= Fast track (FDA) =

US FDA designation for investigational drugs

Fast track is a designation by the United States Food and Drug Administration (FDA) of an investigational drug for expedited review to facilitate development of drugs that treat a serious or life-threatening condition and fill an unmet medical need. Fast track designation must be requested by the drug company. The request can be initiated at any time during the drug development process. FDA will review the request and attempt to make a decision within sixty days.

== Purpose ==
Fast track is one of five FDA approaches to make new drugs available as rapidly as possible: the others are priority review, breakthrough therapy, accelerated approval and regenerative medicine advanced therapy.

Fast track was introduced by the FDA Modernization Act of 1997.
== Requirements ==
Fast track designation is designed to aid in the development and expedite the review of drugs which show promise in treating a serious or life-threatening disease and address an unmet medical need.
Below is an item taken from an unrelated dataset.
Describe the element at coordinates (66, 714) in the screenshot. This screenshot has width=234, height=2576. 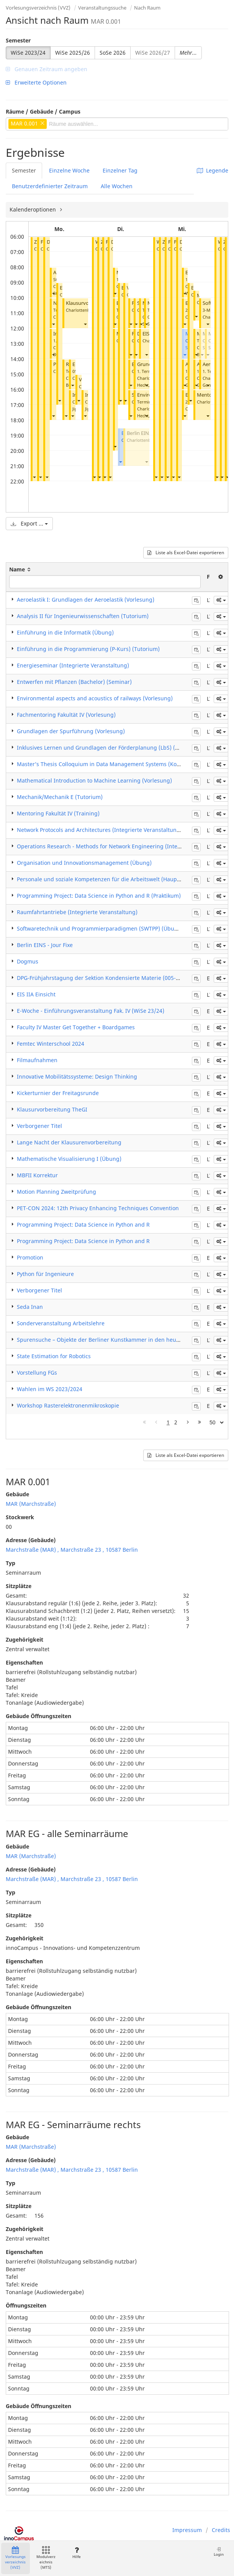
I see `Fachmentoring Fakultät IV (Vorlesung)` at that location.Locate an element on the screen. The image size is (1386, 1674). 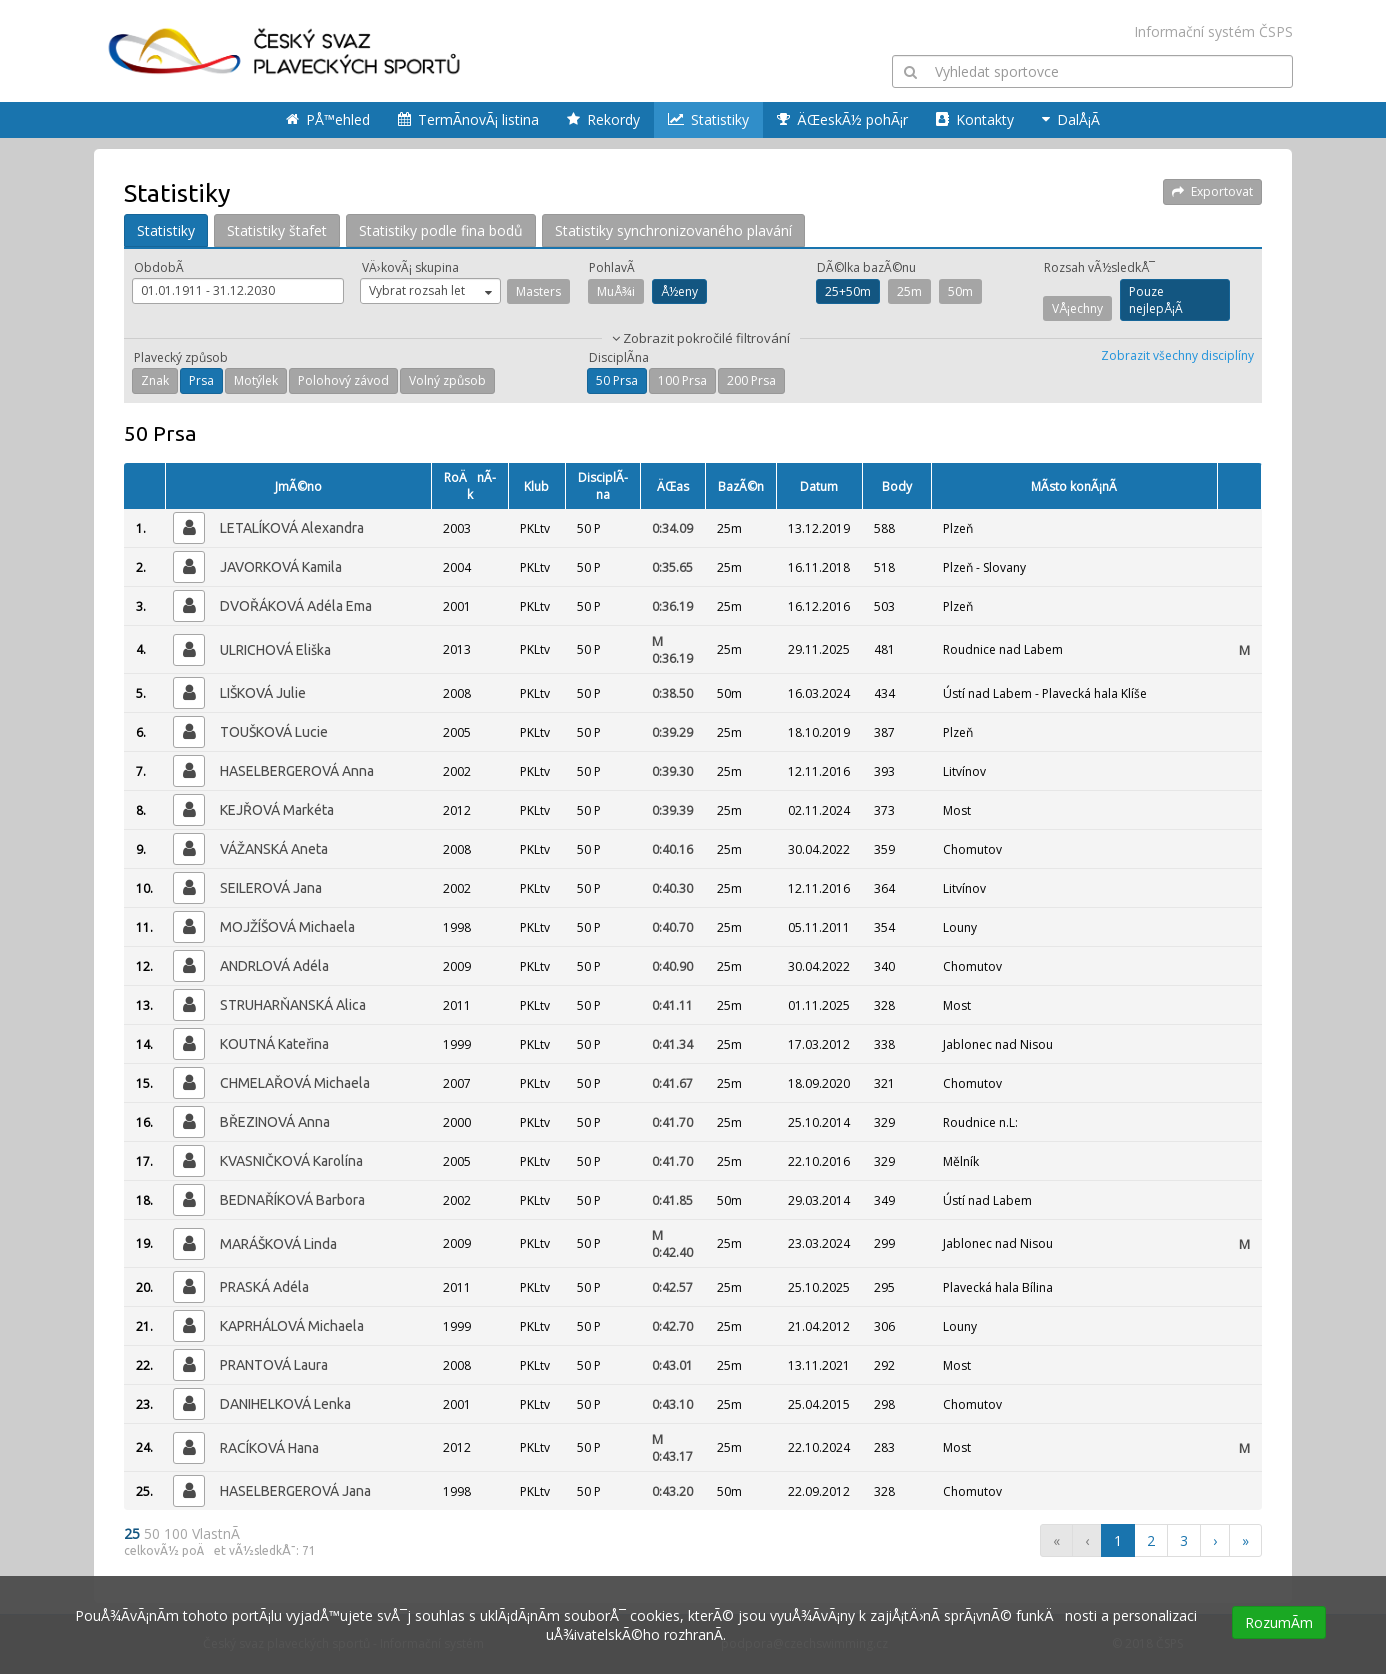
0:41.70 is located at coordinates (672, 1122).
Serious condition: determining whether a disease is serious is a matter of judgment, but generally is based on whether the drug will affect such factors as survival, day-to-day functioning, or the likelihood that the disease, if left untreated, will progress from a less severe condition to a more serious one.
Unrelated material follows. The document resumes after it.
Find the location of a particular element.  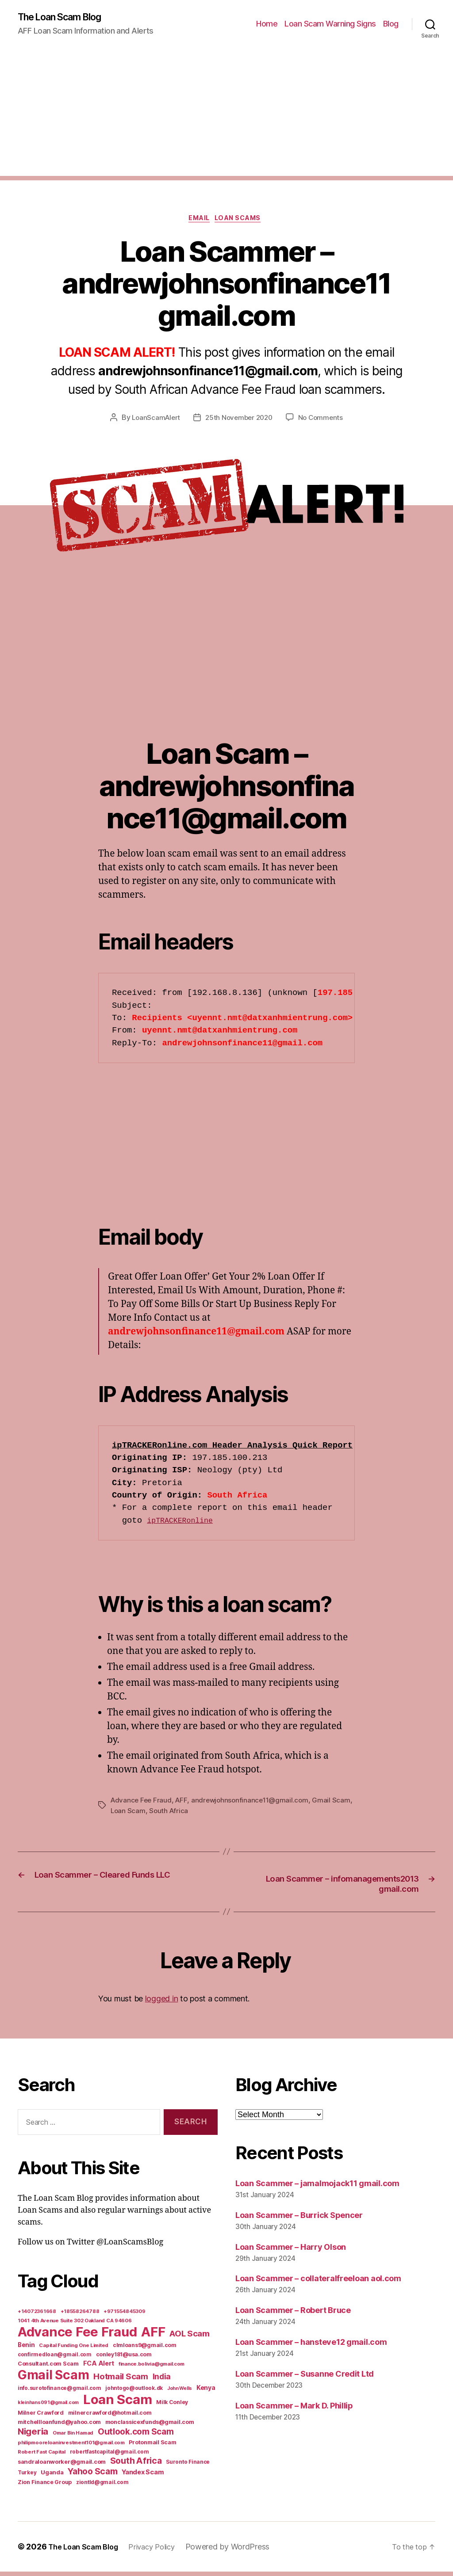

South Africa [South Africa (71 items)] is located at coordinates (136, 2465).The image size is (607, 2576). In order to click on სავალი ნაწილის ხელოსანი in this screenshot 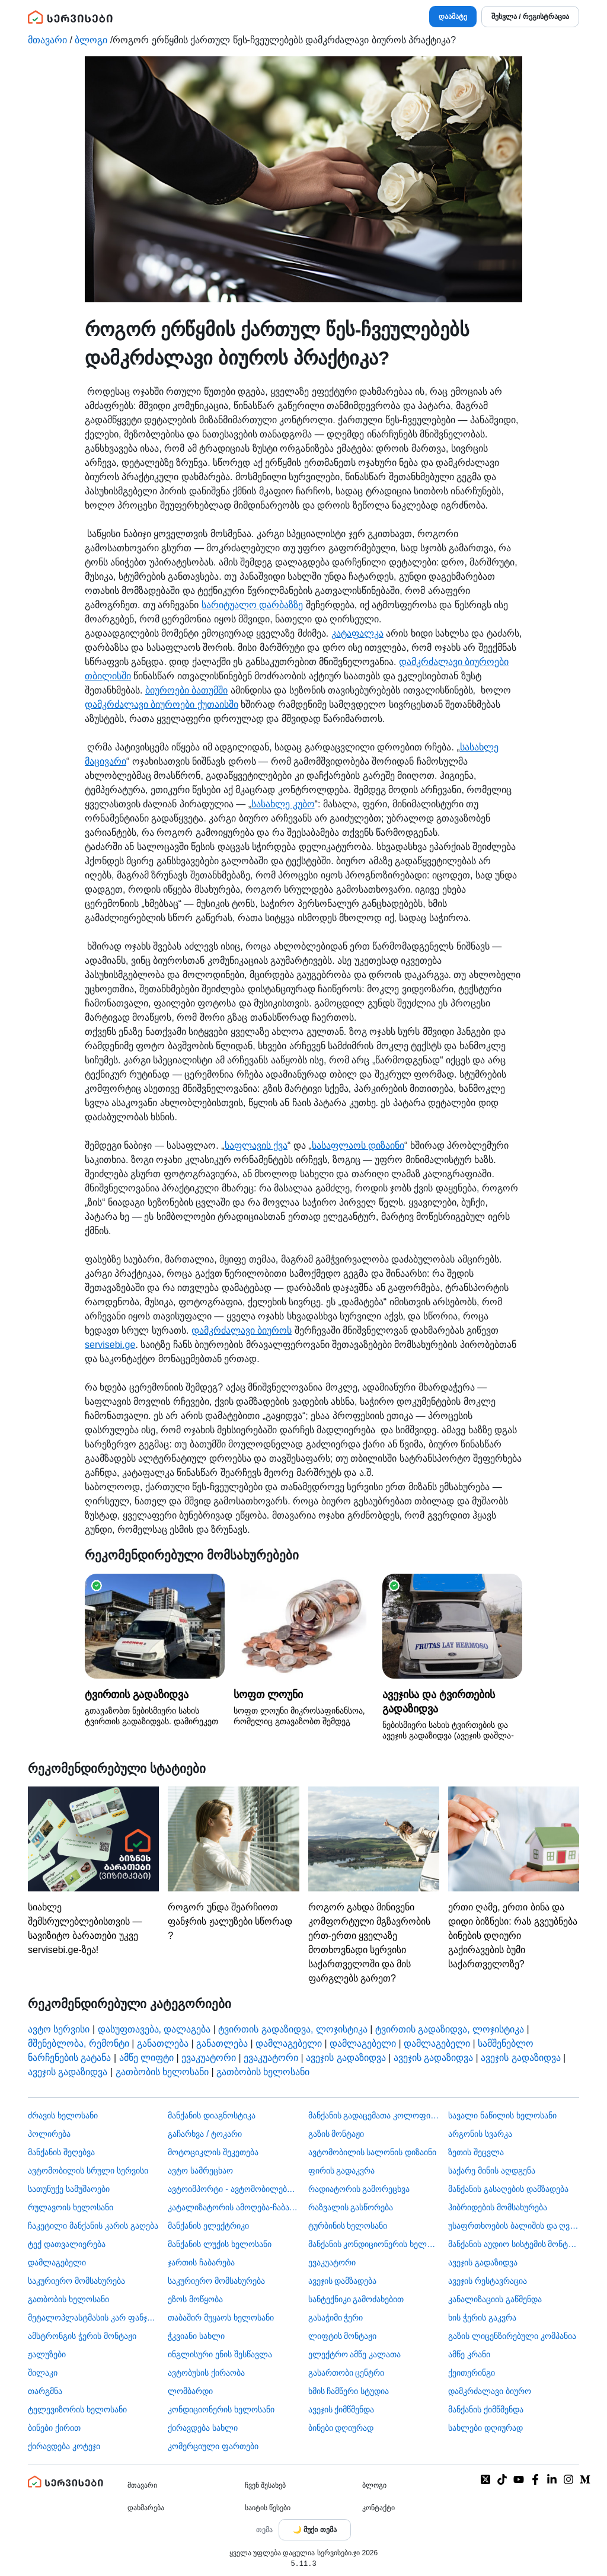, I will do `click(502, 2115)`.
Unmet medical need: for a drug to address an unmet medical need, the drug may be developed as a treatment or preventative measure for a disease that does not have a current therapy. The type of information necessary to demonstrate unmet medical need varies with the stage of drug development: early in development, nonclinical data, mechanistic rationale, or pharmacologic data will suffice; later in development, clinical data should be utilized. If there are existing therapies, a fast track eligible drug must show some advantage over available treatment, such as:
- Showing superior effectiveness
- Avoiding serious side effects of an available treatment
- Improving the diagnosis of a serious disease where early diagnosis results in an improved outcome
- Decreasing a clinically significant toxicity of an available treatment
- Addressing an expected public health need.

== Incentives ==

A drug that receives a fast track designation is eligible for some or all of the following:
- More frequent meetings with FDA to discuss the drug's development plan and ensure collection of appropriate data needed to support drug approval
- More frequent written correspondence from FDA about such things as the design of the proposed clinical trials
- Accelerated approval or priority review if the requisite criteria are met. Accelerated approval is meant for drugs that demonstrate an effect on a surrogate, or intermediate endpoint reasonably likely to predict clinical benefit. Priority review shortens the FDA review process for a new drug from ten months to six months, and is appropriate for drugs that demonstrate significant improvements in both safety and effectiveness of an existing therapy. A fast track application is automatically considered for both of these designations.
- Rolling review, which means that a drug company can submit completed sections of its New Drug Application (NDA) for review by FDA, rather than waiting until every section of the application is completed before the entire application can be reviewed. NDA review usually does not begin until the drug company has submitted the entire application to the FDA

An FDA decision not to grant fast track status, or any other general dispute, may be appealed to the division responsible for reviewing the application within the Center for Drug Evaluation and Research. The drug sponsor can subsequently utilize the Agency's procedures for internal review or dispute resolution if necessary.

Once a drug receives fast track designation, early and frequent communication between the FDA and a drug company is encouraged throughout the entire drug development and review process. The frequency of communication assures that questions and issues are resolved quickly, often leading to earlier drug approval and access by patients.